Рыцарь Бодуэн и его семья. Книга 1 (СИ) - Дубинин Антон. Страница 54
Теперь, когда я вырос и узнал силу подобных искушений, мне очень легко простить ее, милая моя. Куда легче, чем простить себя самого — так предоставлю же это моему Доброму Самаритянину, Господу моему.

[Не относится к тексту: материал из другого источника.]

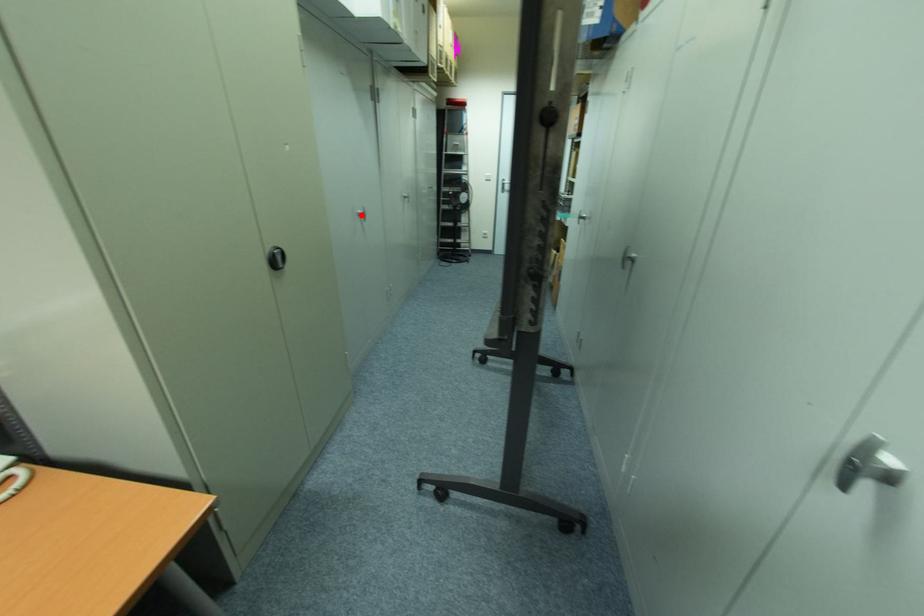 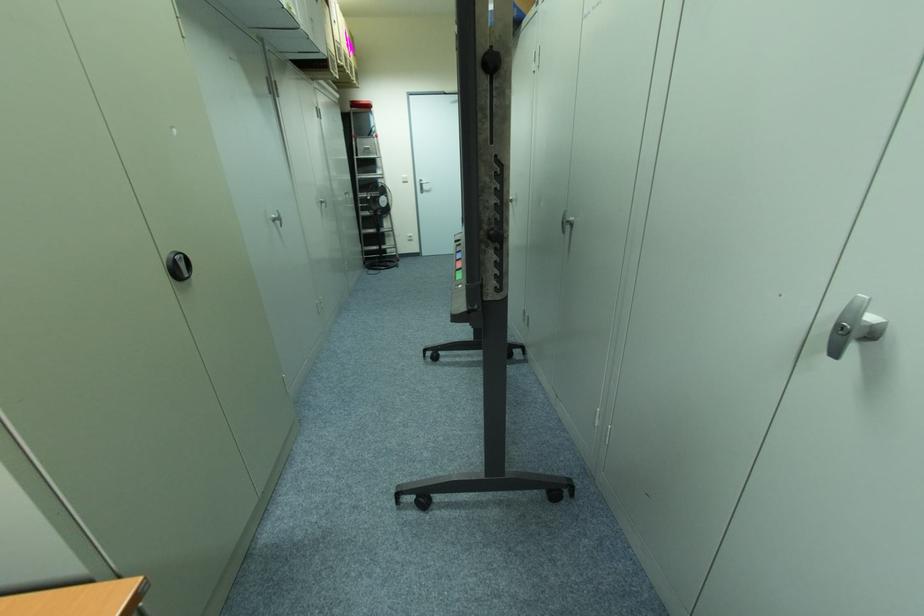 Where in the second image is the point corresponding to the highlighted location from the first image?

(274, 220) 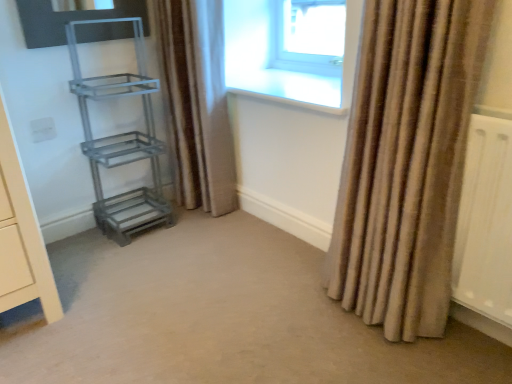 Where is `vacant space to the left of beige textured curtain at right, which appears as the second curtain when viewed from the back`? This screenshot has width=512, height=384. vacant space to the left of beige textured curtain at right, which appears as the second curtain when viewed from the back is located at coordinates (276, 314). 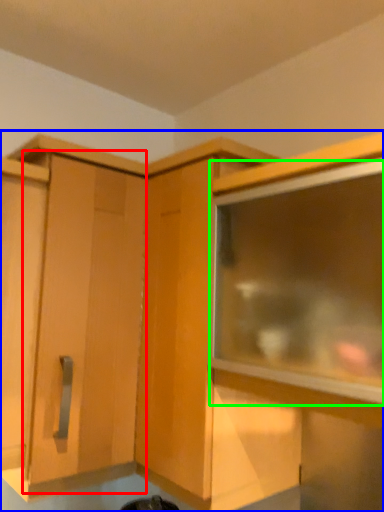 Question: Which object is the farthest from cabinetry (highlighted by a red box)? Choose among these: cabinetry (highlighted by a blue box) or window (highlighted by a green box).

Choices:
 (A) cabinetry
 (B) window

Answer: (B) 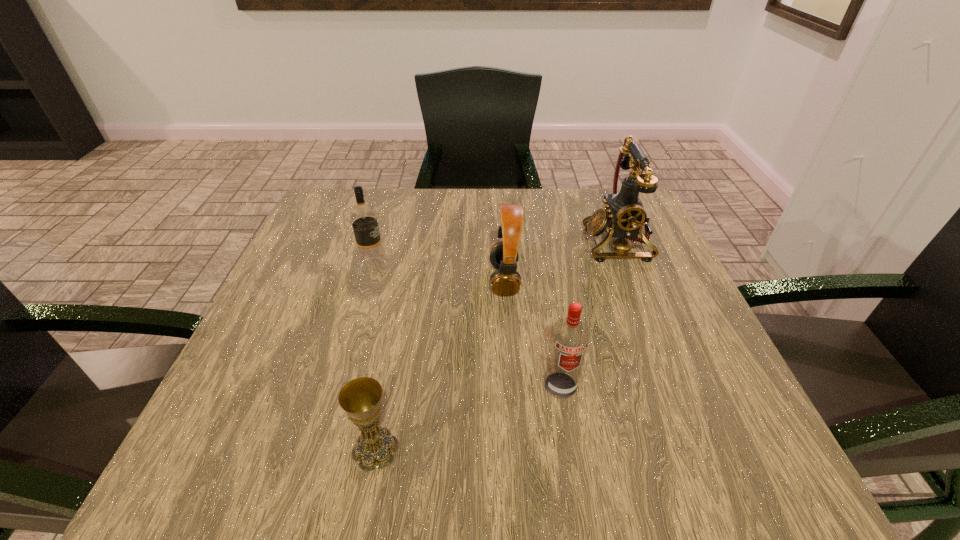 The height and width of the screenshot is (540, 960). Find the location of `object located at the left edge`. object located at the left edge is located at coordinates (364, 221).

I want to click on object at the right edge, so click(624, 216).

The width and height of the screenshot is (960, 540). In order to click on object at the far right corner in this screenshot , I will do `click(624, 216)`.

Identify the location of free space at the far edge. (580, 233).

Identify the location of vacant space at the near edge of the desktop. (571, 451).

Find the location of a particular element. vacant space at the left edge is located at coordinates (316, 385).

In the image, there is a desktop. At what (x,y) coordinates should I click in order to perform the action: click on vacant space at the right edge. Please return your answer as a coordinate pair (x, y). Image resolution: width=960 pixels, height=540 pixels. Looking at the image, I should click on (618, 310).

At what (x,y) coordinates should I click in order to perform the action: click on free region at the far left corner of the desktop. Please return your answer as a coordinate pair (x, y). The width and height of the screenshot is (960, 540). Looking at the image, I should click on (339, 199).

In the image, there is a desktop. Identify the location of vacant space at the near left corner. (202, 448).

At what (x,y) coordinates should I click in order to perform the action: click on vacant space in between the second object from right to left and the chalice. Please return your answer as a coordinate pair (x, y). The height and width of the screenshot is (540, 960). Looking at the image, I should click on (468, 417). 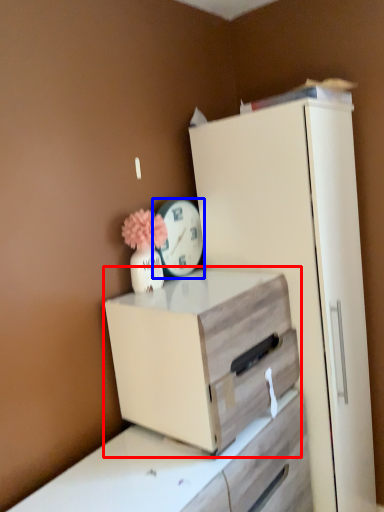 Question: Which point is closer to the camera, chest of drawers (highlighted by a red box) or clock (highlighted by a blue box)?

Choices:
 (A) chest of drawers
 (B) clock

Answer: (A)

Провансальские рыцари провели три веселых дня на охоте в нашем лесу. Лес у нас красивый, ты сама знаешь — густой и богатый, в нем порой и кабана можно поднять. Рыцари хорошо поохотились, а моя матушка со своим возлюбленным провели три дня и две ночи в охотничьем домике — я мог бы даже указать его тебе, будь в том хоть малейшая нужда. Очень радостно, как Тристан и Изольда в лесу Моруа, питаясь водой из ручья и взаимной любовью… И отличной ветчиной с вином, которого много захватили из дома, да еще один раз посылали кого-то из провансальцев в деревню за сыром и хлебом. Матушка рассказала — ох, как страшно и стыдно мне повествовать об этом тебе, будто раздеваться прилюдно, хотя, казалось бы, что бы мне с истории чужого греха… Матушка рассказала, как она просыпалась раньше своего любимого и смотрела подолгу на его усталое, смуглое лицо, как он ровно дышал, лежа на свернутом в подушку плаще. Такой красивый, сказала матушка, самый красивый. Лицо с закрытыми глазами, с отпечатавшимся на щеке плетением толстых нитей, со спутанной полосой черных волос, лежащей от виска к приоткрытому рту. Смотрела, пока он не проснется от взгляда, как будто хотела насмотреться на всю оставшуюся жизнь. И еще она сказала — когда он просыпался и тянулся к ней, со сна теплый и неосмысленный, не в силах окончательно разлепить глаза навстречу солнечным ниткам, протянувшимся из прорех в потолке, он называл ее «Бургинь». Видно, расплывчатое женское лицо, выплывающее из глубины любовного сна, вызывало в нем мысли о прежней жене. Но матушке моей все равно было, кто она для него; ей было важно только, кто таков он для нее. А граф Раймон для нее был — он сам, ее единственный возлюбленный, бедная моя матушка перепутала его с Господом, как это часто бывает у женщин. И если бы только у женщин…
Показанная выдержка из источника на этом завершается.